Using preset box templates so detectors predict offsets, not raw boxes.

5 min read · core · beat Gold to climb

A reference for boxes

Predicting object boxes from scratch is hard because position and size vary wildly. Anchor boxes give the detector a set of reference rectangles at every location, each with a fixed scale and aspect ratio.

Predict the adjustment

Instead of raw coordinates the network predicts a small offset from each anchor, how much to shift the center and rescale the width and height. Learning a correction is far easier than learning the absolute box.

  • Several anchors per location cover different shapes.
  • Each anchor also gets an objectness score.

Matching during training

Each ground truth box is assigned to anchors with high overlap, measured by intersection over union.

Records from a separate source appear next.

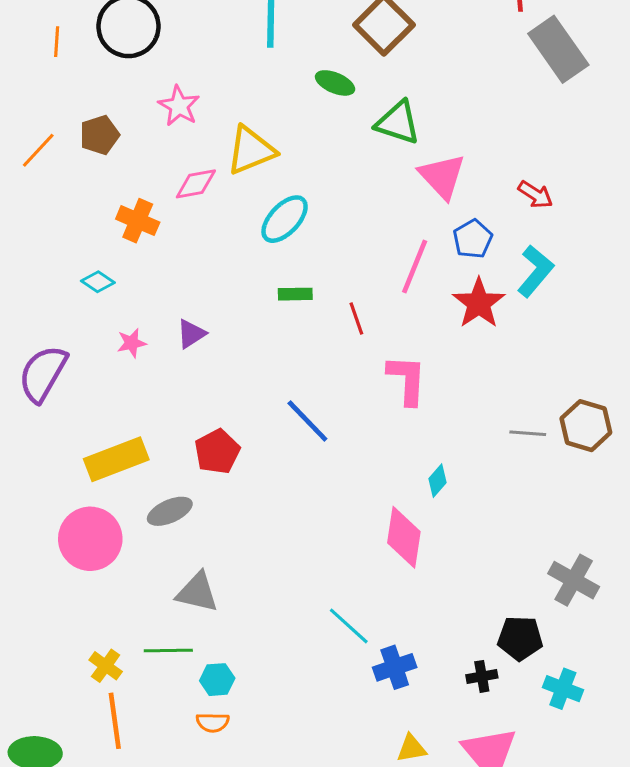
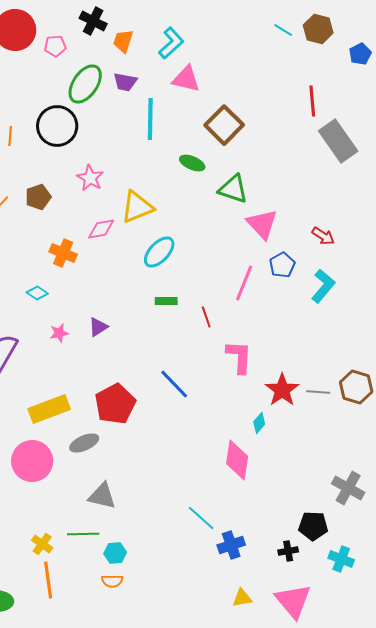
red star: (479, 303) -> (282, 390), moved
red pentagon: (217, 452) -> (115, 404), size x1.4

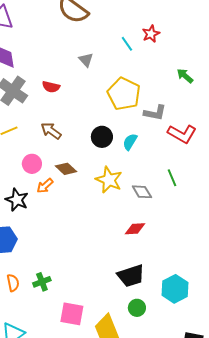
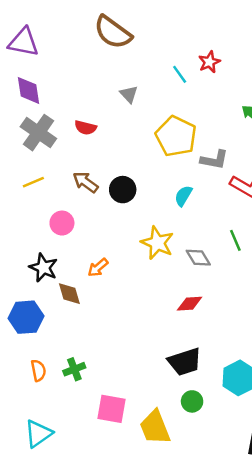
black circle: (102, 137) -> (123, 190), moved
brown diamond: (66, 169) -> (69, 294), moved, turned 30
orange arrow: (45, 186) -> (98, 268), moved

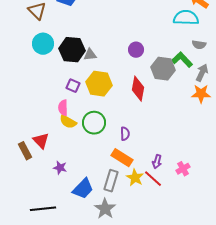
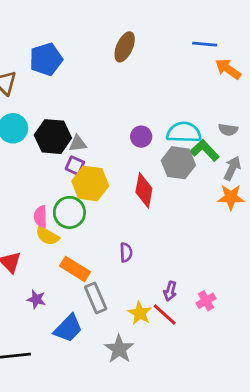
cyan semicircle: (186, 18) -> (184, 132), moved
purple square: (73, 86) -> (75, 166), moved
green circle: (94, 123) -> (69, 212), moved
orange rectangle: (122, 158) -> (75, 269), moved
gray rectangle: (111, 181) -> (96, 298), moved, turned -40
gray star: (105, 209) -> (119, 349), moved

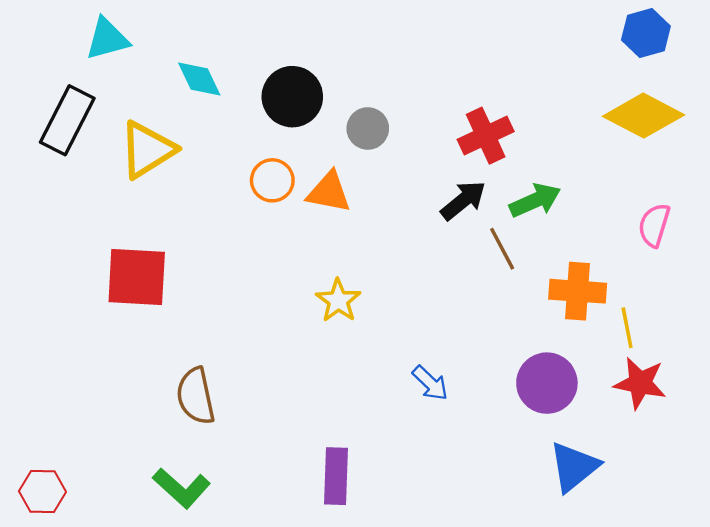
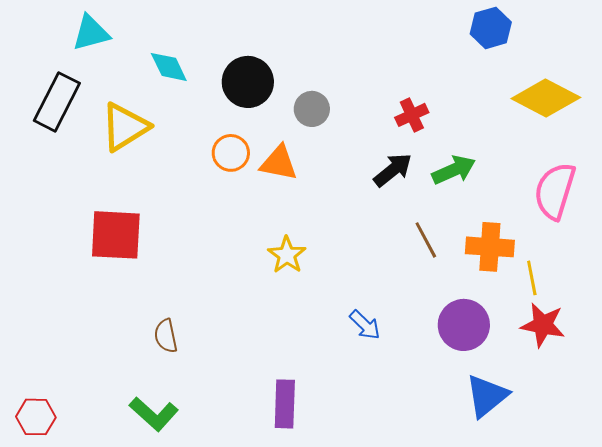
blue hexagon: (646, 33) -> (491, 28), moved
red cross: (486, 136) -> (412, 115), size x0.7
pink semicircle: (654, 225) -> (555, 191), size x1.5
brown line: (502, 249) -> (426, 240), moved
brown semicircle: (196, 396) -> (166, 336), size x0.7

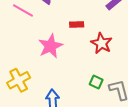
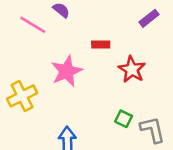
yellow cross: (19, 80) -> (22, 96), moved

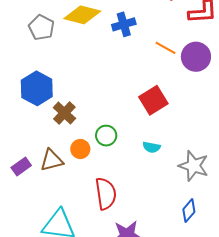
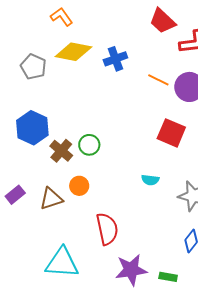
red square: (153, 100) -> (171, 133), moved, turned -32
green circle: (106, 136) -> (89, 145), moved
purple rectangle: (21, 167) -> (15, 195), moved

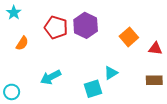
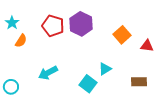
cyan star: (14, 13) -> (12, 23), moved
brown rectangle: (154, 80) -> (139, 82), moved
cyan square: (93, 89) -> (88, 84), turned -36

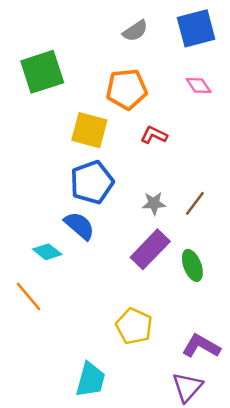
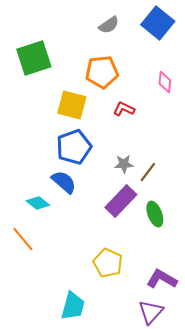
blue square: (196, 28) -> (158, 23), turned -36
pink diamond: (199, 85) -> (165, 82), moved, turned 40
brown line: (195, 203) -> (148, 172), moved

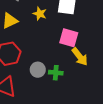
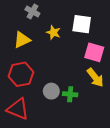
pink square: (69, 38) -> (94, 52), moved

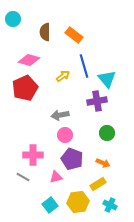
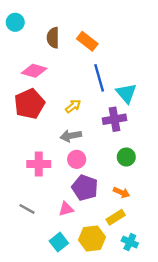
yellow arrow: (63, 76) -> (73, 106), moved
pink cross: (33, 155) -> (39, 164), moved

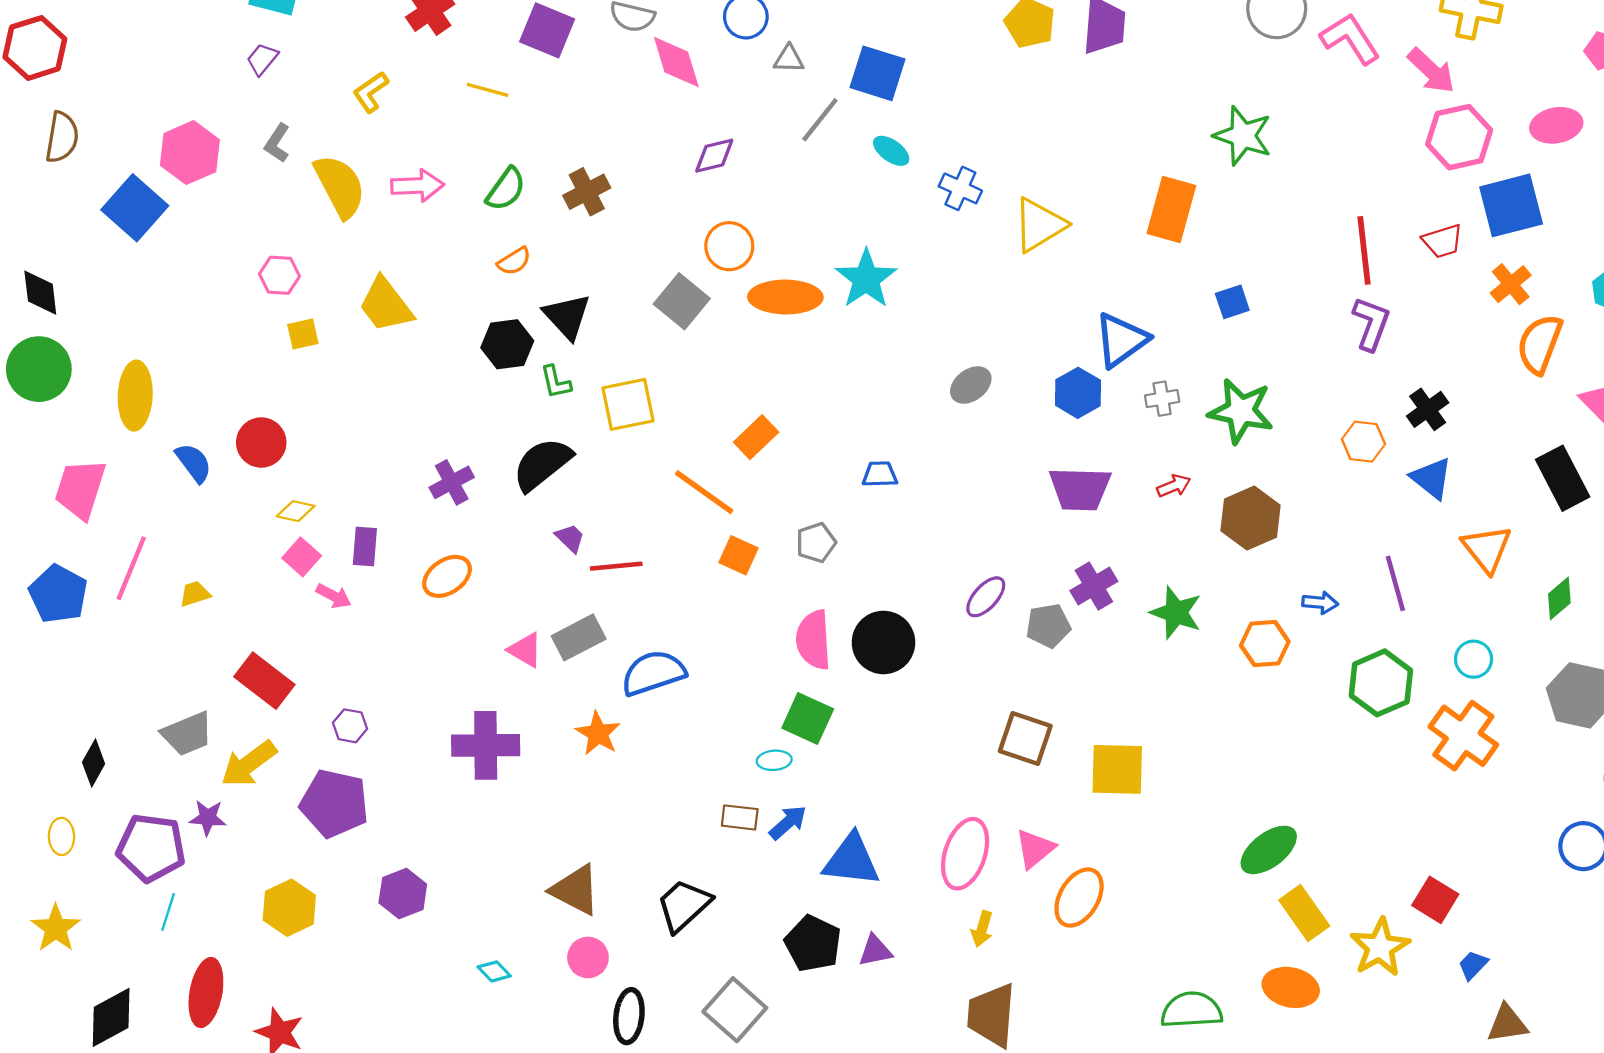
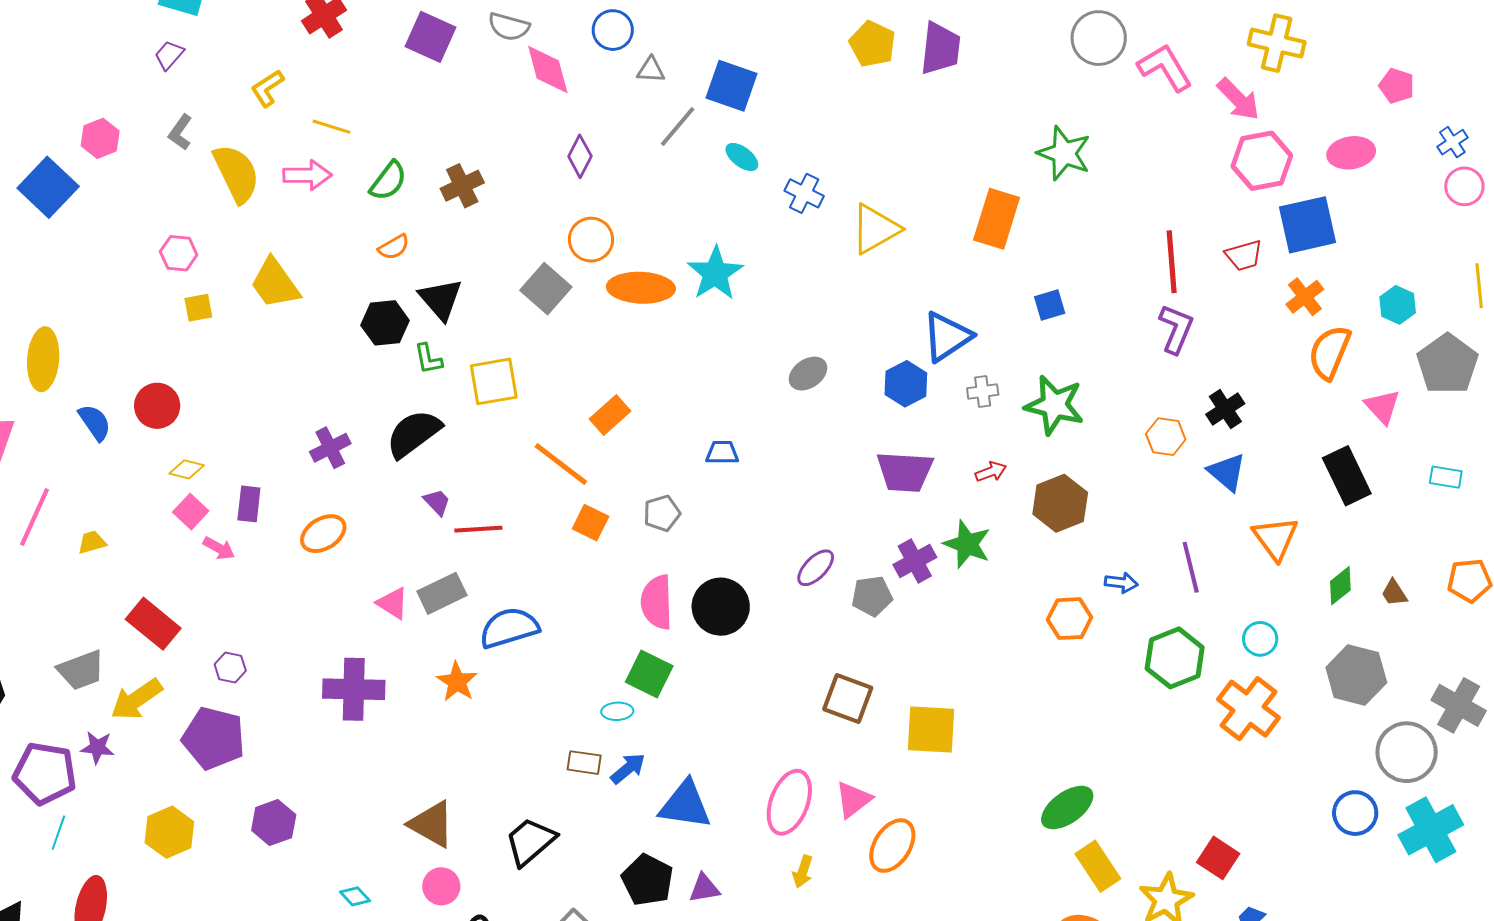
yellow line: (488, 90) -> (331, 127), moved
pink hexagon: (190, 153) -> (100, 138), size x0.7
purple diamond: (714, 156) -> (580, 156), turned -51
green star: (1176, 613) -> (967, 544), moved

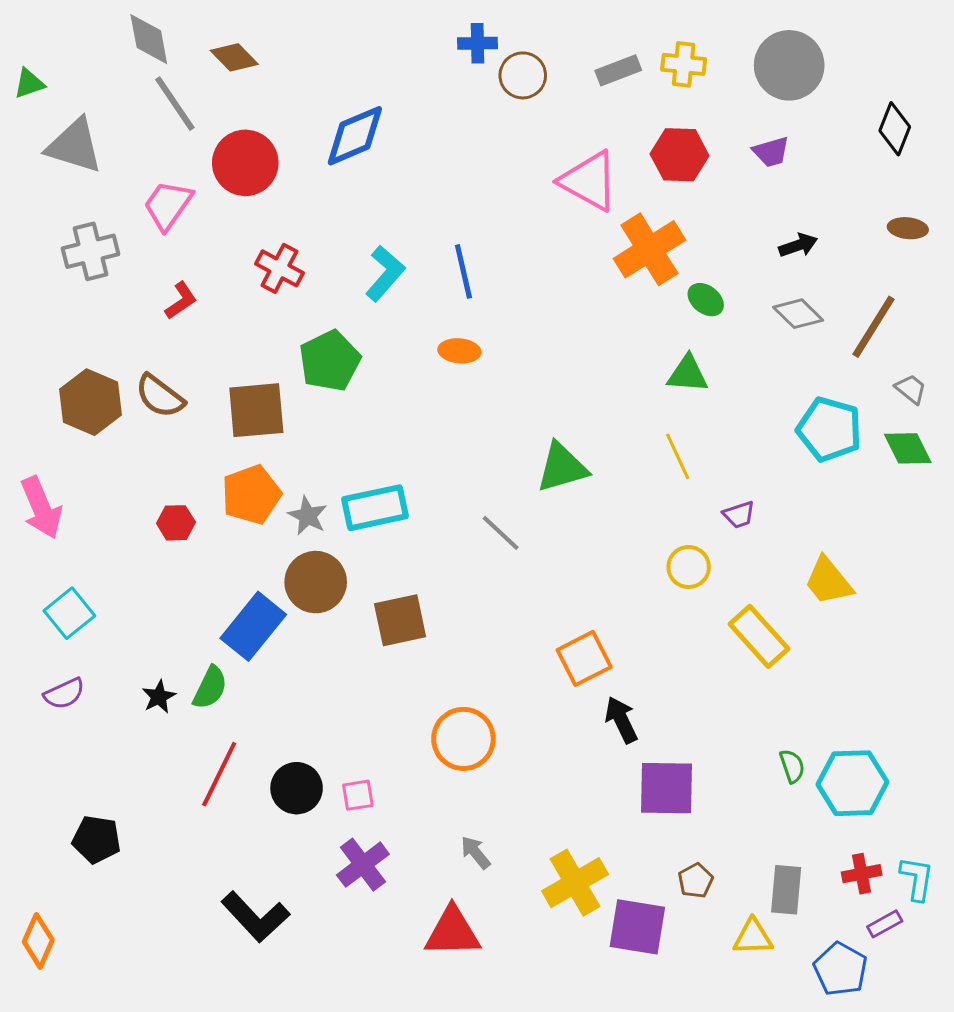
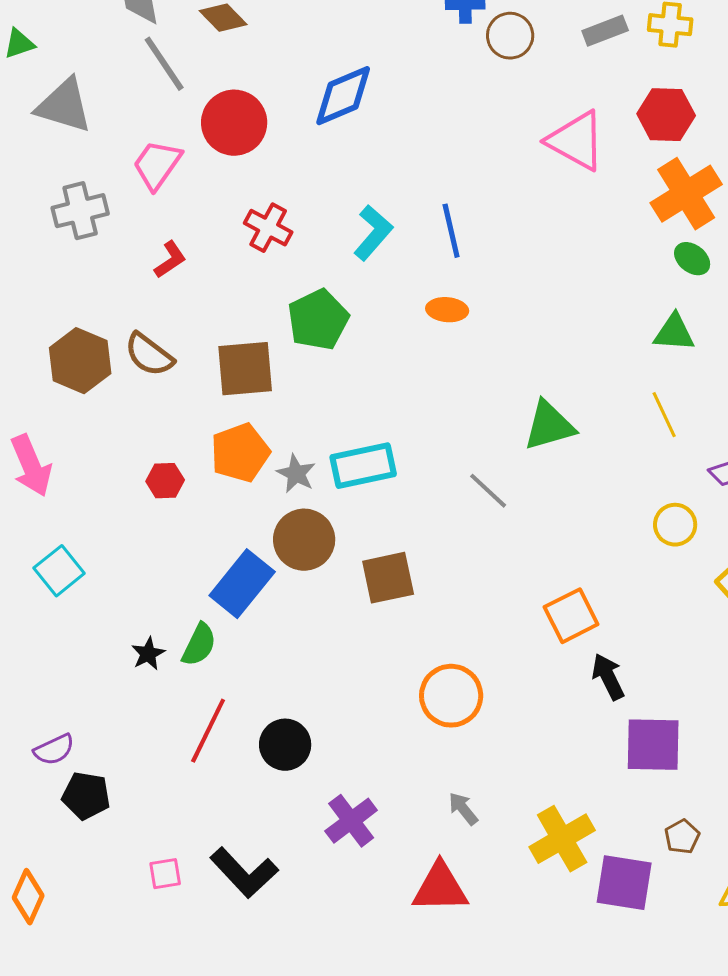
orange cross: (649, 249) -> (686, 194), moved
purple semicircle: (64, 694) -> (54, 750), moved
pink square: (358, 795) -> (165, 874), moved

Matched anchors learn the offset to the true box, unmatched ones learn background. Anchors in between are ignored to avoid noisy targets.

Choosing anchors

Scales and aspect ratios should reflect the dataset. Detecting people wants tall anchors, while detecting cars wants wide ones. Some methods cluster training boxes to pick good anchor shapes.

Key idea

Anchor boxes are preset reference rectangles so the detector predicts small offsets and an objectness score, with ground truth assigned by IoU and anchor shapes chosen to match the data.

Check yourself

Answer to earn rating on the learn ladder.

1. What does the network predict relative to an anchor?

2. How are ground truth boxes assigned to anchors?